DeepSpeed: AttributeError: 'FP16_DeepSpeedZeroOptimizer' object has no attribute 'ipg_index'

Hi, I want use DeepSpeed to speed my transformer , and I came across such problem:

  File "main.py", line 460, in <module>
    main(args)
  File "main.py", line 392, in main
    train_stats = train_one_epoch(
  File "/opt/ml/code/deepspeed/engine.py", line 57, in train_one_epoch
    loss_scaler(loss, optimizer, clip_grad=clip_grad, clip_mode=clip_mode,
  File "/usr/local/lib/python3.8/dist-packages/timm/utils/cuda.py", line 43, in __call__
    self._scaler.scale(loss).backward(create_graph=create_graph)
  File "/usr/local/lib/python3.8/dist-packages/torch/tensor.py", line 245, in backward
    torch.autograd.backward(self, gradient, retain_graph, create_graph, inputs=inputs)
  File "/usr/local/lib/python3.8/dist-packages/torch/autograd/__init__.py", line 145, in backward
    Variable._execution_engine.run_backward(
  File "/usr/local/lib/python3.8/dist-packages/deepspeed/runtime/zero/stage2.py", line 661, in reduce_partition_and_remove_grads
    self.reduce_ready_partitions_and_remove_grads(param, i)
  File "/usr/local/lib/python3.8/dist-packages/deepspeed/runtime/zero/stage2.py", line 1104, in reduce_ready_partitions_and_remove_grads
    self.reduce_independent_p_g_buckets_and_remove_grads(param, i)
  File "/usr/local/lib/python3.8/dist-packages/deepspeed/runtime/zero/stage2.py", line 724, in reduce_independent_p_g_buckets_and_remove_grads
    new_grad_tensor = self.ipg_buffer[self.ipg_index].narrow(
AttributeError: 'FP16_DeepSpeedZeroOptimizer' object has no attribute 'ipg_index'

My config.json is as follows:

{
  "gradient_accumulation_steps": 1,
  "train_micro_batch_size_per_gpu":1,
  "steps_per_print": 100,
  "optimizer": {
    "type": "Adam",
    "params": {
      "lr": 0.00001,
      "weight_decay": 1e-2
    }
  },
  "flops_profiler": {
    "enabled": false,
    "profile_step": 100,
    "module_depth": -1,
    "top_modules": 3,
    "detailed": true
  },
  "fp16": {
    "enabled": true,
    "loss_scale": 0,
    "loss_scale_window": 1000,
    "initial_scale_power": 18,
    "hysteresis": 2,
    "min_loss_scale": 1
  },
  "zero_optimization": {
      "stage": 1,
      "cpu_offload": false,
      "contiguous_gradients": true,
      "overlap_comm": true,
      "reduce_scatter": true,
      "reduce_bucket_size":1e8,
      "allgather_bucket_size": 5e8

  },
  "activation_checkpointing": {
      "partition_activations": false,
      "contiguous_memory_optimization": false,
      "cpu_checkpointing": false
  },
  "gradient_clipping": 1.0,
  "wall_clock_breakdown": false,
  "zero_allow_untested_optimizer": true
}

About this issue

  • Original URL
  • State: open
  • Created 3 years ago
  • Reactions: 1
  • Comments: 23 (7 by maintainers)

Most upvoted comments

I solved it by using DeepSpeedEngine.backward(loss) and DeepSpeedEngine.step() not torch nativeloss.backward() and optimizer.step().

Hi @jeffra, yes I’m experiencing the same issue.
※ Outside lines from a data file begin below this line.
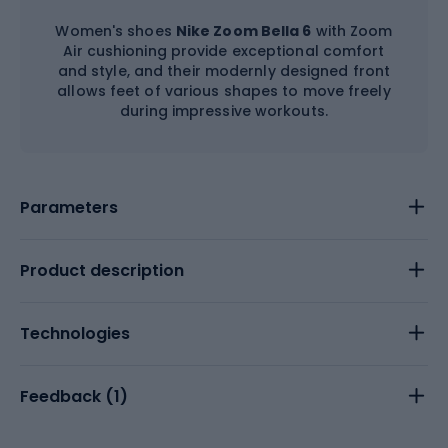
Women's shoes
Nike Zoom Bella 6
with Zoom
Air cushioning provide exceptional comfort
and style, and their modernly designed front
allows feet of various shapes to move freely
during impressive workouts.
Parameters
Product description
Technologies
Feedback (
1
)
Here is the error I get:

  File "/root/envs/star/lib/python3.8/site-packages/grad_cache/grad_cache.py", line 242, in forward_backward
    surrogate.backward()
  File "/root/envs/star/lib/python3.8/site-packages/torch/_tensor.py", line 307, in backward
    torch.autograd.backward(self, gradient, retain_graph, create_graph, inputs=inputs)
  File "/root/envs/star/lib/python3.8/site-packages/torch/autograd/__init__.py", line 154, in backward
    Variable._execution_engine.run_backward(
  File "/root/envs/star/lib/python3.8/site-packages/deepspeed/runtime/zero/stage_1_and_2.py", line 769, in reduce_partition_and_remove_grads
    self.reduce_ready_partitions_and_remove_grads(param, i)
  File "/root/envs/star/lib/python3.8/site-packages/deepspeed/runtime/zero/stage_1_and_2.py", line 1250, in reduce_ready_partitions_and_remove_grads
    self.reduce_independent_p_g_buckets_and_remove_grads(param, i)
  File "/root/envs/star/lib/python3.8/site-packages/deepspeed/runtime/zero/stage_1_and_2.py", line 826, in reduce_independent_p_g_buckets_and_remove_grads
    new_grad_tensor = self.ipg_buffer[self.ipg_index].narrow(
AttributeError: 'DeepSpeedZeroOptimizer' object has no attribute 'ipg_index'

And here is my config file:

{
    "zero_optimization": {
       "stage": 2,
       "offload_optimizer": {
           "device": "cpu",
           "pin_memory": true
       },
       "allgather_partitions": true,
       "allgather_bucket_size": 2e8,
       "reduce_scatter": true,
       "reduce_bucket_size": 2e8,
       "overlap_comm": false,
       "contiguous_gradients": false
    },

    "steps_per_print": 2000,
    "wall_clock_breakdown": false
}

I got the same issue. But fixed by remove a redundant backward.

        outputs = model_engine(input_ids=input_ids, attention_mask=attention_mask, labels=labels)
        loss = outputs.loss
        # loss.backward()   # remove this line
        model_engine.backward(loss)
        model_engine.step()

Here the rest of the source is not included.